#### YOUR INSTRUCTIONS
Find and copy each line of the listing below that has the word "разных" in it.

#### GIVEN INFORMATION
—————

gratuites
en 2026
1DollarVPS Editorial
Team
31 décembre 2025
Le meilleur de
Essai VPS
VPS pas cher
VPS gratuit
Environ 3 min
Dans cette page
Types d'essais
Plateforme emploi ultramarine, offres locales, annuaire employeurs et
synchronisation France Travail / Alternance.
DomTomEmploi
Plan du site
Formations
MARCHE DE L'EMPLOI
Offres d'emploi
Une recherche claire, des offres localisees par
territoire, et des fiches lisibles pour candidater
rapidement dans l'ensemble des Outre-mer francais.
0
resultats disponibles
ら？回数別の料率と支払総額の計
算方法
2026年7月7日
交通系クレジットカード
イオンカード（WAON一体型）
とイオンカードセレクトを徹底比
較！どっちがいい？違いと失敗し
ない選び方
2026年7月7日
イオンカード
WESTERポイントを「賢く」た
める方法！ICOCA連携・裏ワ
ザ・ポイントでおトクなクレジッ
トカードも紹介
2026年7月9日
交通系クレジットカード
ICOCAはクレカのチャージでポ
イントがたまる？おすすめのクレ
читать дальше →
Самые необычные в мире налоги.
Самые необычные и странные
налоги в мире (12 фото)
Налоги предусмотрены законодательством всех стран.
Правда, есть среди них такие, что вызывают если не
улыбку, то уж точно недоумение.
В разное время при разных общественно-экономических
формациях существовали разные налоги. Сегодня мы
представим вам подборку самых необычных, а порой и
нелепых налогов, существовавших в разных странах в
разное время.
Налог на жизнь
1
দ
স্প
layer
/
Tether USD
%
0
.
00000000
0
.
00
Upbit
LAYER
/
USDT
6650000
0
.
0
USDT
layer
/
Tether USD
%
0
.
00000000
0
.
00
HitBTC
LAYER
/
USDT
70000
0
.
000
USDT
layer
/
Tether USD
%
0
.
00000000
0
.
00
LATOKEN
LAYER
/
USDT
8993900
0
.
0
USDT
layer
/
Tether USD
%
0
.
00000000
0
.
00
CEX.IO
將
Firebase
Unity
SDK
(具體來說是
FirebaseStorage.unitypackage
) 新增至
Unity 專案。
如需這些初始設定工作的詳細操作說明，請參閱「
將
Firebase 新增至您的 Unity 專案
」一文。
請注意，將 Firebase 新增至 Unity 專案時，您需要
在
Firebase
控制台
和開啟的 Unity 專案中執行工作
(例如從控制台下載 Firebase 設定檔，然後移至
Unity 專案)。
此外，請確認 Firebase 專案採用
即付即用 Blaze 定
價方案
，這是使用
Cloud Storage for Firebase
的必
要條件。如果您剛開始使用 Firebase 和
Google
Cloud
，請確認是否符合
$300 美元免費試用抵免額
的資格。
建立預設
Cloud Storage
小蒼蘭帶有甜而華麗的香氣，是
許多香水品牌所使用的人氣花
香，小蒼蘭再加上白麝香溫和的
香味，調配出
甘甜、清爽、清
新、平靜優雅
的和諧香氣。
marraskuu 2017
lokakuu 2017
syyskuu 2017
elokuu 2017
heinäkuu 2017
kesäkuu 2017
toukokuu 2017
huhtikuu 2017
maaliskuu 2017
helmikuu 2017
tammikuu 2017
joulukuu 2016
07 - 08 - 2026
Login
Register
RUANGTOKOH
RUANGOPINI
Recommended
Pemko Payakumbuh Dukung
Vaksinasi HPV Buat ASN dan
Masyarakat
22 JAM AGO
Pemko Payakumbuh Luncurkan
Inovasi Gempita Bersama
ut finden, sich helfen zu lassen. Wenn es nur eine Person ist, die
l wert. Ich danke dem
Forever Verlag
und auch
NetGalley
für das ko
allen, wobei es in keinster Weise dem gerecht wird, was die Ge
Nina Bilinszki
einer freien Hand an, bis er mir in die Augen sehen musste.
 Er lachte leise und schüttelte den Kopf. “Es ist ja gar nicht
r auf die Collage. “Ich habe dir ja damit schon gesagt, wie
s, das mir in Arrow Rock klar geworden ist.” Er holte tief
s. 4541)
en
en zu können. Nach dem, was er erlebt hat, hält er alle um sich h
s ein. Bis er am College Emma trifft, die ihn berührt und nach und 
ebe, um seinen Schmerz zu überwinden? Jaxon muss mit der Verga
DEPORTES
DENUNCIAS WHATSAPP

—————

#### YOUR RESPONSE
В разное время при разных общественно-экономических
нелепых налогов, существовавших в разных странах в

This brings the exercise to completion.